◆ **Requirement**: The response must be made up of the lines in the entries below that contain "BDZV".

◆ **Input for this task**:

----------------

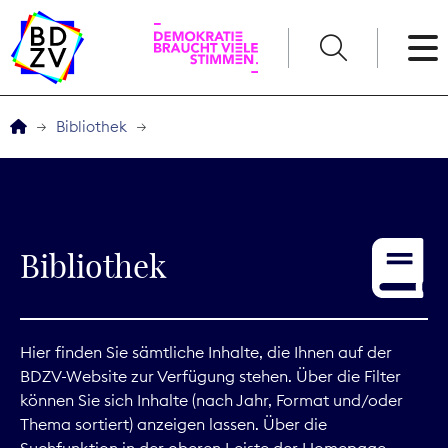
English
Bibliothek
Der BDZV
Veranstaltungen
Bibliothek
Service
THEMEN
Hier finden Sie sämtliche Inhalte, die Ihnen auf der
BDZV-Website zur Verfügung stehen. Über die Filter
Digitales
können Sie sich Inhalte (nach Jahr, Format und/oder
Thema sortiert) anzeigen lassen. Über die
Kommunikation
Suchfunktion in der oberen Leiste der Homepage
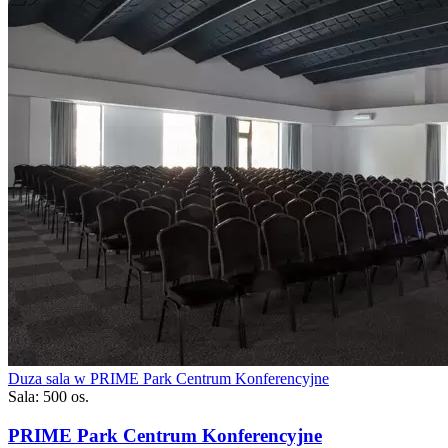
Duza sala w PRIME Park Centrum Konferencyjne
Sala: 500 os.
PRIME Park Centrum Konferencyjne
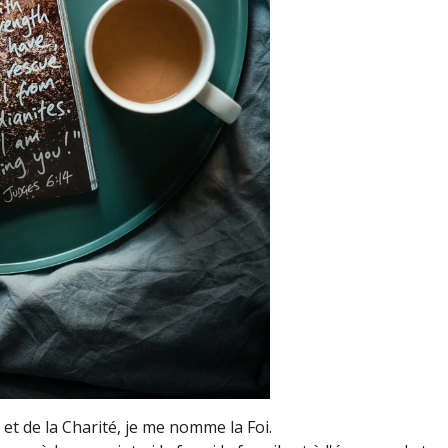
 et de la Charité, je me nomme la Foi.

----------------

◆ **Solution for this exercise**:
Der BDZV
BDZV-Website zur Verfügung stehen. Über die Filter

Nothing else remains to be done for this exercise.